10 Tips to Protect Children From Sexual Abuse
While you may never expect that your child would be a victim of child abuse, you can never be too careful. Child abuse is a widespread problem in this nation with over three-million children abused annually, according to the National Committee for Prevention of Child Abuse. In light of this shocking information, it is best for parents to know how to help protect their children.
Protecting your children from emotional, verbal, physical, and sexual abuse may seem difficult to do, especially since you cannot be with your kids every second of the day. However, you can help keep your son or daughter as safe as possible by teaching him or her about sexual abuse protection. You can do this simply by having a conversation with your child and explaining the following 10 safety tips, including:
- What abuse is and what it is not.
- The differences between a good touch and bad touch.
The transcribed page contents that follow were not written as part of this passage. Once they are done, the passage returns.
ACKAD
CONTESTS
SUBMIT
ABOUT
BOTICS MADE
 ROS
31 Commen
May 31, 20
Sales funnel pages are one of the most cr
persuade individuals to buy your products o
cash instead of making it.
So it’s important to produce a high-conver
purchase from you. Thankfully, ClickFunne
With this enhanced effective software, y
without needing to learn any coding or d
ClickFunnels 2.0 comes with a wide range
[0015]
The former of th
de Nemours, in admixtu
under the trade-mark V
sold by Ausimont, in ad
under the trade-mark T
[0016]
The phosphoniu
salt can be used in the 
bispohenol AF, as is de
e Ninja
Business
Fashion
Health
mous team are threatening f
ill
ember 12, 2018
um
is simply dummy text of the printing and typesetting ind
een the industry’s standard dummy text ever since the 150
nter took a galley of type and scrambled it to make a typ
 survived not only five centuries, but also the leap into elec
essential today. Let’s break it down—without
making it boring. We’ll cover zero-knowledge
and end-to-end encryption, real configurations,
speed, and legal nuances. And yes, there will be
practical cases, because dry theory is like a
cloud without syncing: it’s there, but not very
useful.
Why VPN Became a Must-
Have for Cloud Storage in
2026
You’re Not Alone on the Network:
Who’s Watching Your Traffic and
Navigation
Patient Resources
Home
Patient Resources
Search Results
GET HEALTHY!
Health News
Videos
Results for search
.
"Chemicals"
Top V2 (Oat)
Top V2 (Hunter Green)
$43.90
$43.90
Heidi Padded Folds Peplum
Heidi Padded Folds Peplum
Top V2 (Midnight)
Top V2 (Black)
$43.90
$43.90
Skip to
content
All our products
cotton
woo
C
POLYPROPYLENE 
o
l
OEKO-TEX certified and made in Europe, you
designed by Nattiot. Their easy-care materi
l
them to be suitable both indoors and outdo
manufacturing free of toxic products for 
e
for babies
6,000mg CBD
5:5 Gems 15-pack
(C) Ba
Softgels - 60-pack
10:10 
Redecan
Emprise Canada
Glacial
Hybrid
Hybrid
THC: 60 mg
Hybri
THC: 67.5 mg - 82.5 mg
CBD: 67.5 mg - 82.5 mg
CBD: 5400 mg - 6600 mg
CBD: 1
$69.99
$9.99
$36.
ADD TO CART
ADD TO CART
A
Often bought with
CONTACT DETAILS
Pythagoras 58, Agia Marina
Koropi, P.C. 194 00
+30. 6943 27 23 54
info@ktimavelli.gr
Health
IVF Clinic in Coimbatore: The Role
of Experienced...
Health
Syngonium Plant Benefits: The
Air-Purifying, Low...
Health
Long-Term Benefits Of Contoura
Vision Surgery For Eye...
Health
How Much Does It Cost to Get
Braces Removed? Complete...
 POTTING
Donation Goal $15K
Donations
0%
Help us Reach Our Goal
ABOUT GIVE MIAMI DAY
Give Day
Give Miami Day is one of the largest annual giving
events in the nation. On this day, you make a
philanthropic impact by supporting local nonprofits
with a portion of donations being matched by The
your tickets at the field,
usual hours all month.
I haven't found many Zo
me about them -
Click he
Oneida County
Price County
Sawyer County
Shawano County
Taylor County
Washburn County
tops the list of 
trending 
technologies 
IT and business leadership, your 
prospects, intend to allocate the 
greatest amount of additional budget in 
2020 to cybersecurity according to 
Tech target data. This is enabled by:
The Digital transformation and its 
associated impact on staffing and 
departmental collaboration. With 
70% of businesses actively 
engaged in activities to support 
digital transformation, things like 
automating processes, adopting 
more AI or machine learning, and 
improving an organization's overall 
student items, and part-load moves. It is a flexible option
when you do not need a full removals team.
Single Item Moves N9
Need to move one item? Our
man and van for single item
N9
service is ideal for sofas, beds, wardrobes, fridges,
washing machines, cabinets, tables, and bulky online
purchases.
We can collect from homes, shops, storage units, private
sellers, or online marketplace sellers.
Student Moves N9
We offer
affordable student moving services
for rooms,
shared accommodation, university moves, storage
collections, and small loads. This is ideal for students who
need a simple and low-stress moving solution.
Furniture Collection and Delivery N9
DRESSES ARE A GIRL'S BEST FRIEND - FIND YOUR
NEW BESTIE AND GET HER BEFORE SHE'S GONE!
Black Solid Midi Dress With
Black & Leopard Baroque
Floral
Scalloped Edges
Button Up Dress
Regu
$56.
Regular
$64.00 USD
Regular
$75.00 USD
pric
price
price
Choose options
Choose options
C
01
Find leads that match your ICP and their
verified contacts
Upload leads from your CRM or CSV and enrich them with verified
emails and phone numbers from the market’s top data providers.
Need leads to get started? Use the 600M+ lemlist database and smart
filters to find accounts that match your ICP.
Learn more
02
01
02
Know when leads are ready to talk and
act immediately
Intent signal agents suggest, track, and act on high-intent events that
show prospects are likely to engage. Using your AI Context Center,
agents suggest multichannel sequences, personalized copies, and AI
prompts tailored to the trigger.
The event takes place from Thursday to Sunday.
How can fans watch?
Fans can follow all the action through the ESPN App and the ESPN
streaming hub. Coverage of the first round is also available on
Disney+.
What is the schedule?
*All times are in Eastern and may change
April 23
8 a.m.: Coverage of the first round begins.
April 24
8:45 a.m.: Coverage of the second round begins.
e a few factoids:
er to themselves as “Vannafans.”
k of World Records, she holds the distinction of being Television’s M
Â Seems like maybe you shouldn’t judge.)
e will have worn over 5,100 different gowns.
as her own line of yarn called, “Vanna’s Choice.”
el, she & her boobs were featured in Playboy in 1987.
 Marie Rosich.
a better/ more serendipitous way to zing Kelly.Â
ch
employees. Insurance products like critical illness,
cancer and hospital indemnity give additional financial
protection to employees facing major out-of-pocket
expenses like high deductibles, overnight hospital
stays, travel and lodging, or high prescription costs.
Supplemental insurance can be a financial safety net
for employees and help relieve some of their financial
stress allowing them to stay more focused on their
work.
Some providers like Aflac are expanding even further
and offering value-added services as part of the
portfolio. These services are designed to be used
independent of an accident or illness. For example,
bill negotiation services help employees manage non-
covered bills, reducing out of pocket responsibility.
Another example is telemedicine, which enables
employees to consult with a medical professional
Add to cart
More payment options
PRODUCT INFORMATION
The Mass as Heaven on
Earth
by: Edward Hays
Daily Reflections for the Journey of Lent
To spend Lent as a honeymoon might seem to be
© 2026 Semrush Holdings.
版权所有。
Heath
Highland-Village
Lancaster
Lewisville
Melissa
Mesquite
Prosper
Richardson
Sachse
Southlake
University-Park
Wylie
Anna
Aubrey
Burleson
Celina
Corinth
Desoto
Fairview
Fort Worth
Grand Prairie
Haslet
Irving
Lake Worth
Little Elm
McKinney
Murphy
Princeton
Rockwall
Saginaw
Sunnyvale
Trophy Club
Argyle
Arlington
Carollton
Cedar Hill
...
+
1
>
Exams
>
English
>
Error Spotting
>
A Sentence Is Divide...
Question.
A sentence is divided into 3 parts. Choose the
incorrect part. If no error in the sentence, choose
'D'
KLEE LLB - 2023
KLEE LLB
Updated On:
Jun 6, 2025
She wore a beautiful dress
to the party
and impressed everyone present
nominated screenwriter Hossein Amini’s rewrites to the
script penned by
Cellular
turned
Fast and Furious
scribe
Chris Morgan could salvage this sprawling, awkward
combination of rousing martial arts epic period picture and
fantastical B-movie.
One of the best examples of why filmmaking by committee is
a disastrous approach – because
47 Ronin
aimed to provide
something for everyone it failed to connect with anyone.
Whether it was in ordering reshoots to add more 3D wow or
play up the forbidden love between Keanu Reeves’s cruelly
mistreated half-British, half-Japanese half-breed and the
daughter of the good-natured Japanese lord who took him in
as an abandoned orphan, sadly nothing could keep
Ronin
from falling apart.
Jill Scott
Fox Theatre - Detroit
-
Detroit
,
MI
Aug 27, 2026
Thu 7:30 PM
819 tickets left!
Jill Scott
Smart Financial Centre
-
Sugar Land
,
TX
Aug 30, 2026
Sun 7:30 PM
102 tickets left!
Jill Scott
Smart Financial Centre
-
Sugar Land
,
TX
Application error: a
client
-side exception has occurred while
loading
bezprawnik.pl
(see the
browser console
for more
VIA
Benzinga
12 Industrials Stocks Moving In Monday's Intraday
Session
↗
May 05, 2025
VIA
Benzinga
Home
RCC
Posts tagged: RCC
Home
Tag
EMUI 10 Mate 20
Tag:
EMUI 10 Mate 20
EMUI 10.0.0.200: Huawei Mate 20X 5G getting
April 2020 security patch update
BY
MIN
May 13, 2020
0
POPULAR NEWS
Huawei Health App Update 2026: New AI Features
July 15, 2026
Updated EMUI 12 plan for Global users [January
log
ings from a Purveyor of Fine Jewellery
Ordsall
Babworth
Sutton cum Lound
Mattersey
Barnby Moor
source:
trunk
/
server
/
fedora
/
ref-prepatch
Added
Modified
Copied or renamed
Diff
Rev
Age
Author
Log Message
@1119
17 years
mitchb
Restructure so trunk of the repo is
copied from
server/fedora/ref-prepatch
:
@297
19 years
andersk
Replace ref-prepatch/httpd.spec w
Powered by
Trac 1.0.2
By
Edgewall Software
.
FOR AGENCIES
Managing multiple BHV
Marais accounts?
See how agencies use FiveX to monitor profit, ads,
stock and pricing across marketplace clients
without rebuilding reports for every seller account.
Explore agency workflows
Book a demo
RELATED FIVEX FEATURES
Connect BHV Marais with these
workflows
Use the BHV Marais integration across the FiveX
- It is okay to say “no” if you feel uncomfortable.
- Always listen to your gut or that feeling inside of you when something isn’t right.
- Tell your parent or a trusted adult if another adult or older child has inappropriately touched you.
- Don’t keep quiet about being abused, even if an abuser threatened you.
- Don’t go anywhere with another adult without your parent’s permission.
- Never get into a stranger’s car.
- Don’t accept “just because” gifts or money from adults.
- Always talk with mom or dad if you are concerned about anything.
Talking About These Tips With Your Children Is the Best Way to Help Protect Them From Sexual Abuse
Unfortunately, childhood sexual abuse can occur without your knowledge—even at the hands of people your children trust such as teachers, aids, coaches, troop leaders, church leaders, and other adults involved in their lives. For this reason, it is always good to encourage open communication with your children and to be on the lookout for changes in your children’s behaviors. When children are abused, they often feel fearful, angry, and guilty.
If your child does tell you that he or she has been sexually abused, you need to believe him or her because children rarely lie about this. By believing your child, reassuring him or her that he or she is doing the right thing by telling, and getting your child psychological and legal help, you will be able to help your son or daughter cope in the best way possible.